DATA FOR THIS TASK Start Marker

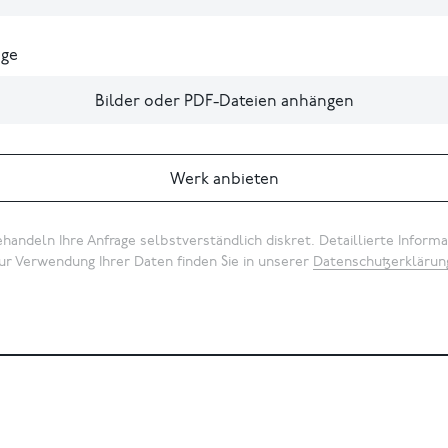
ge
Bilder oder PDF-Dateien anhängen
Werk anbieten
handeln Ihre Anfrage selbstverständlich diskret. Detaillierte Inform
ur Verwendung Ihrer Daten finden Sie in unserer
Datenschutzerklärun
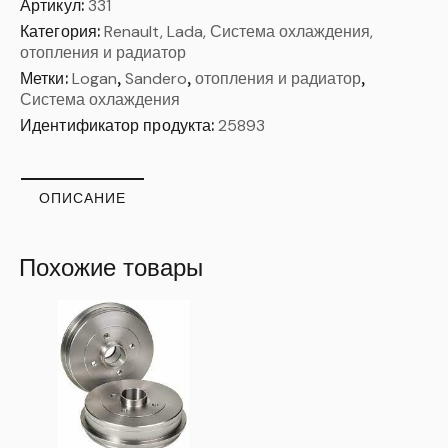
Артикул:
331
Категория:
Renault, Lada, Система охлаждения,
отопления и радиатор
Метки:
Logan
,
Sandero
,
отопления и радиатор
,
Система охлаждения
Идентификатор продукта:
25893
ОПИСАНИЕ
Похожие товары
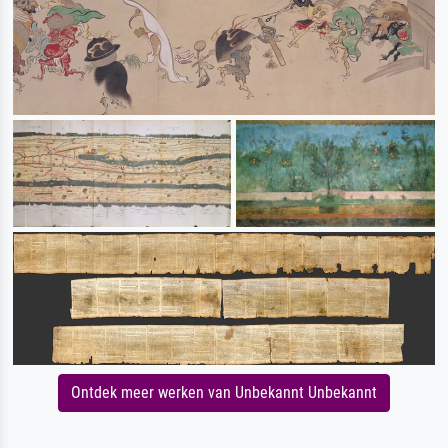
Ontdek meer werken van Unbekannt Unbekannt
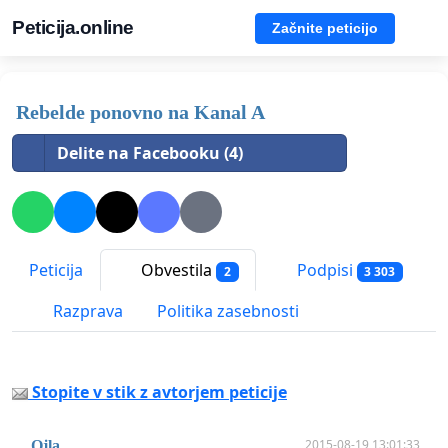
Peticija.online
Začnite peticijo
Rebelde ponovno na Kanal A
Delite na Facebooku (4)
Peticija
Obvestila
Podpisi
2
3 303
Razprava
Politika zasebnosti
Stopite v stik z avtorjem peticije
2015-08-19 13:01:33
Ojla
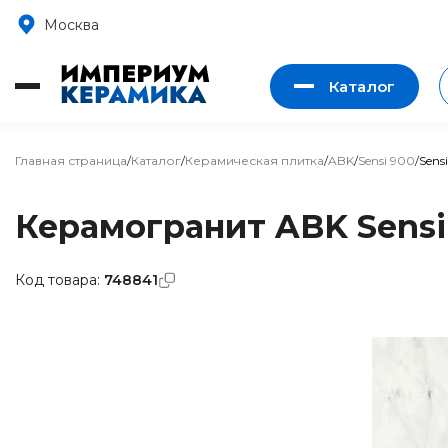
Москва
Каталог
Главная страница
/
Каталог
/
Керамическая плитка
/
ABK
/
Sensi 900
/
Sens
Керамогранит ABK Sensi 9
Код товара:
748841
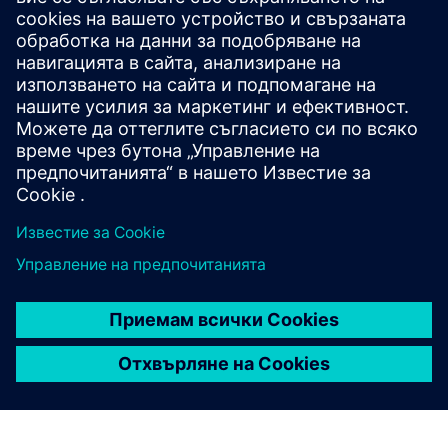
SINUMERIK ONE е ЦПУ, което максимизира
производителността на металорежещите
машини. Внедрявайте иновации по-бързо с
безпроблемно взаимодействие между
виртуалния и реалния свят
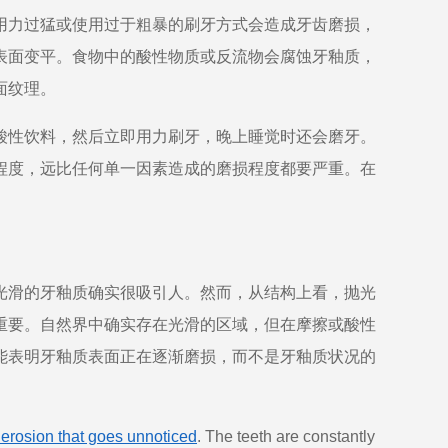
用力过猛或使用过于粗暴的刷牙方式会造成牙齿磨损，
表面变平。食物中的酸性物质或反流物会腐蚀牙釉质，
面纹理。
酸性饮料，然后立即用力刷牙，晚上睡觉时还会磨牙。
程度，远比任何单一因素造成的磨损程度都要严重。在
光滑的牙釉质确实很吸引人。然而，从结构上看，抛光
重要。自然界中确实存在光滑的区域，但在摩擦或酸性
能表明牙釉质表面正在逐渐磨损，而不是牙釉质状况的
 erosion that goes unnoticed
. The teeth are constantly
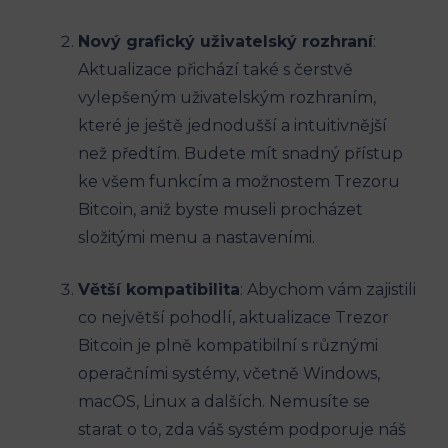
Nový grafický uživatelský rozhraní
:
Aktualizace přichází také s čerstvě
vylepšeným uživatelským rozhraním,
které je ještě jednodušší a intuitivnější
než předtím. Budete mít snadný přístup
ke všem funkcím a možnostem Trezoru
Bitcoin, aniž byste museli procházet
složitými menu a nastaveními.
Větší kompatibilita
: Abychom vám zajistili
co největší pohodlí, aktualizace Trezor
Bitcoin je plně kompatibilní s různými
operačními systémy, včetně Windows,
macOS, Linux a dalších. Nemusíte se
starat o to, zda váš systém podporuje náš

DATA FOR THIS TASK End Marker

YOUR INSTRUCTIONS — Take the records from their first line through the line containing "Politika zasebnosti" and please return exactly those lines, both ends included, minus the pictures.

WRITTEN RESPONSE —
ge
Bilder oder PDF-Dateien anhängen
Werk anbieten
handeln Ihre Anfrage selbstverständlich diskret. Detaillierte Inform
ur Verwendung Ihrer Daten finden Sie in unserer
Datenschutzerklärun
Артикул:
331
Категория:
Renault, Lada, Система охлаждения,
отопления и радиатор
Метки:
Logan
,
Sandero
,
отопления и радиатор
,
Система охлаждения
Идентификатор продукта:
25893
ОПИСАНИЕ
Похожие товары
Ontdek meer werken van Unbekannt Unbekannt
Peticija.online
Začnite peticijo
Rebelde ponovno na Kanal A
Delite na Facebooku (4)
Peticija
Obvestila
Podpisi
2
3 303
Razprava
Politika zasebnosti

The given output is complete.